▶ _WORK TO COMPLETE_
Every line in the records below that holds the word "zinco" is to be copied.

── ENTRIES PROVIDED ──

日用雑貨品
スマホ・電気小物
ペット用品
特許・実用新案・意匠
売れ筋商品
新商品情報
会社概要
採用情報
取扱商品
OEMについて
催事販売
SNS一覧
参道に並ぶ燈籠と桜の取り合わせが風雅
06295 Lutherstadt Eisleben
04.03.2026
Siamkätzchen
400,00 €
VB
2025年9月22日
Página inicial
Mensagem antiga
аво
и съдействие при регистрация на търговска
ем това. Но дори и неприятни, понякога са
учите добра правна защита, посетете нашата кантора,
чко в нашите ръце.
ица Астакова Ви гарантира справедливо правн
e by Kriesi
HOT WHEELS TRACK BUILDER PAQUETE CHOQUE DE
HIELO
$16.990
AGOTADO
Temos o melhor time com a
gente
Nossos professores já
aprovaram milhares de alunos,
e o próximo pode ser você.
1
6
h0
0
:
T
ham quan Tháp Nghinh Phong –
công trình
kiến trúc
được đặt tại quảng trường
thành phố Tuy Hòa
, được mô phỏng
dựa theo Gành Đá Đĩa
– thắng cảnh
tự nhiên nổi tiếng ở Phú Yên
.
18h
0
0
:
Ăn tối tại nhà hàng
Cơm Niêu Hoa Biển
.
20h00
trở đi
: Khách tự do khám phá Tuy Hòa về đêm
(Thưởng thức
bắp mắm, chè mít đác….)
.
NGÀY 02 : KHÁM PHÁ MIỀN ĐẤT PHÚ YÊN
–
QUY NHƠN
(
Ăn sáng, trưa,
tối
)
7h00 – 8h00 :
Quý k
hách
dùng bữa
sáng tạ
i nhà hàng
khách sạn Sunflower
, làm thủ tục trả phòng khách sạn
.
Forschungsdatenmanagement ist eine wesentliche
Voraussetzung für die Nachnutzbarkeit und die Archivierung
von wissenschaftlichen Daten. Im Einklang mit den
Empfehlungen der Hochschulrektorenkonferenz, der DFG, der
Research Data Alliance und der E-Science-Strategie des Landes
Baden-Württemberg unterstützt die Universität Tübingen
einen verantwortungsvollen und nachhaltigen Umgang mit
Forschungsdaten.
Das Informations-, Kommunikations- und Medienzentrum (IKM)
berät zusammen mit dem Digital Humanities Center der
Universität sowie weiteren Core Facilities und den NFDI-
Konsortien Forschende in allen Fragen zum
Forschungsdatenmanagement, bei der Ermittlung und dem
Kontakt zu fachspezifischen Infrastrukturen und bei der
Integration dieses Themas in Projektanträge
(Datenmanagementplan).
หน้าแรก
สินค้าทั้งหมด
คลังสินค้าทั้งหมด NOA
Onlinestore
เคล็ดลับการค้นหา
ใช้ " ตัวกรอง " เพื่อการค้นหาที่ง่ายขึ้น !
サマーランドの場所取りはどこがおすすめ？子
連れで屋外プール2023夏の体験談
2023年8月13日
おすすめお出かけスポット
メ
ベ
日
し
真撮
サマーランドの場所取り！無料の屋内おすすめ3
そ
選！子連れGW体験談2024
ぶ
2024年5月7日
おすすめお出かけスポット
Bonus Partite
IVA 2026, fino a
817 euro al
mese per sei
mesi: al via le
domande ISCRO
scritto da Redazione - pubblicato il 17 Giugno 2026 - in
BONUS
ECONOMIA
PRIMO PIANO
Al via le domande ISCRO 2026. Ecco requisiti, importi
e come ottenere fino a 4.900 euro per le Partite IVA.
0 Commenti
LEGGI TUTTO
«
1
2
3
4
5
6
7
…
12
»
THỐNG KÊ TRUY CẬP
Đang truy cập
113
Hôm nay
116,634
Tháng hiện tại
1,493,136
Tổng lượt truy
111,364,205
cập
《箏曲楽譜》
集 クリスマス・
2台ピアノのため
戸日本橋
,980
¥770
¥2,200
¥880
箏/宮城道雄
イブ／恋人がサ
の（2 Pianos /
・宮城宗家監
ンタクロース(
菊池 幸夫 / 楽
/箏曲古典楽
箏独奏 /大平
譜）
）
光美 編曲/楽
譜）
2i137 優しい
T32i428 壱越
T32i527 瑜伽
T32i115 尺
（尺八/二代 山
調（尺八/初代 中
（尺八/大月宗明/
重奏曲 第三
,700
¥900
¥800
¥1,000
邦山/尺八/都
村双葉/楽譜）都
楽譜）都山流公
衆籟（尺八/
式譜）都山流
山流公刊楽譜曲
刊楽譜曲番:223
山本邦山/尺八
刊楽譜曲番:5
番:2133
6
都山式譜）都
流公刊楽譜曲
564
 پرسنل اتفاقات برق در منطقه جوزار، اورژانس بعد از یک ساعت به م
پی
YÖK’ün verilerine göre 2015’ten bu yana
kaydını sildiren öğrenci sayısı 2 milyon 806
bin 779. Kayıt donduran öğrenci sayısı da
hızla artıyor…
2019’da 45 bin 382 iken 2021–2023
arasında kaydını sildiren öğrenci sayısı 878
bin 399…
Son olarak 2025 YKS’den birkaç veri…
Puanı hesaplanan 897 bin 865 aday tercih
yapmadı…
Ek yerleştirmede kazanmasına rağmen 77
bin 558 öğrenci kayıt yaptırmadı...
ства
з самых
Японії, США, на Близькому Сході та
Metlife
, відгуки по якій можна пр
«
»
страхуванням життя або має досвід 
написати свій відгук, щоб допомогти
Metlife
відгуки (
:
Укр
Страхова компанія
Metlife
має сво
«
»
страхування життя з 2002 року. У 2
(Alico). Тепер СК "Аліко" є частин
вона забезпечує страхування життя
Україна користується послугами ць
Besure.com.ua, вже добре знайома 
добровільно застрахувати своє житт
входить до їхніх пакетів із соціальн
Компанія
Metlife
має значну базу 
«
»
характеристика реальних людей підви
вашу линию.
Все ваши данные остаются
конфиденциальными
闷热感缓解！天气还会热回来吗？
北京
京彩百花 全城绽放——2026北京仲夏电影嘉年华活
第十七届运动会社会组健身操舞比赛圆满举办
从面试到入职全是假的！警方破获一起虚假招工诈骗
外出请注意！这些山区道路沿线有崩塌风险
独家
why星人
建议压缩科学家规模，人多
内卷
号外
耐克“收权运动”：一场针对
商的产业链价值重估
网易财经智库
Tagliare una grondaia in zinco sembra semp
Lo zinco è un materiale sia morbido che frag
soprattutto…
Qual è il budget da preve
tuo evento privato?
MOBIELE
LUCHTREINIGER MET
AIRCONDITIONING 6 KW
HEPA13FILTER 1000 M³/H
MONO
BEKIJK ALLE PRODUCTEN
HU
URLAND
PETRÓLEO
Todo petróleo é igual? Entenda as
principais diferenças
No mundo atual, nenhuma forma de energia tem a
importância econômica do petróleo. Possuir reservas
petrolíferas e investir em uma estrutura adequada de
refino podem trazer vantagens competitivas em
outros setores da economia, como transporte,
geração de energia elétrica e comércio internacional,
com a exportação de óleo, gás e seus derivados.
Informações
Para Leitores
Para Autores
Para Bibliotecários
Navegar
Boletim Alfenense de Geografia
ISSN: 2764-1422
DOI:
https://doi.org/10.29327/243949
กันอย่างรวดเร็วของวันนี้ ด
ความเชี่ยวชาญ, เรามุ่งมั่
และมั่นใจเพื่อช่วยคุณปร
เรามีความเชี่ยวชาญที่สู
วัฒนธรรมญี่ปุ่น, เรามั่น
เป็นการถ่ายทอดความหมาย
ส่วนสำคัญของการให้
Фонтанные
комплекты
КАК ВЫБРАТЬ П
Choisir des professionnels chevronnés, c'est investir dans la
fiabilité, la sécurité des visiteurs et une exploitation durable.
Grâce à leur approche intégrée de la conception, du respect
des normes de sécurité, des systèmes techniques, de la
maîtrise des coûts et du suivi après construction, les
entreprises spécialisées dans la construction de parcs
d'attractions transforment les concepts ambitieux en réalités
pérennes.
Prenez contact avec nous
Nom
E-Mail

───

▶ _ANSWER FOR THIS EXERCISE_
Tagliare una grondaia in zinco sembra semp
Lo zinco è un materiale sia morbido che frag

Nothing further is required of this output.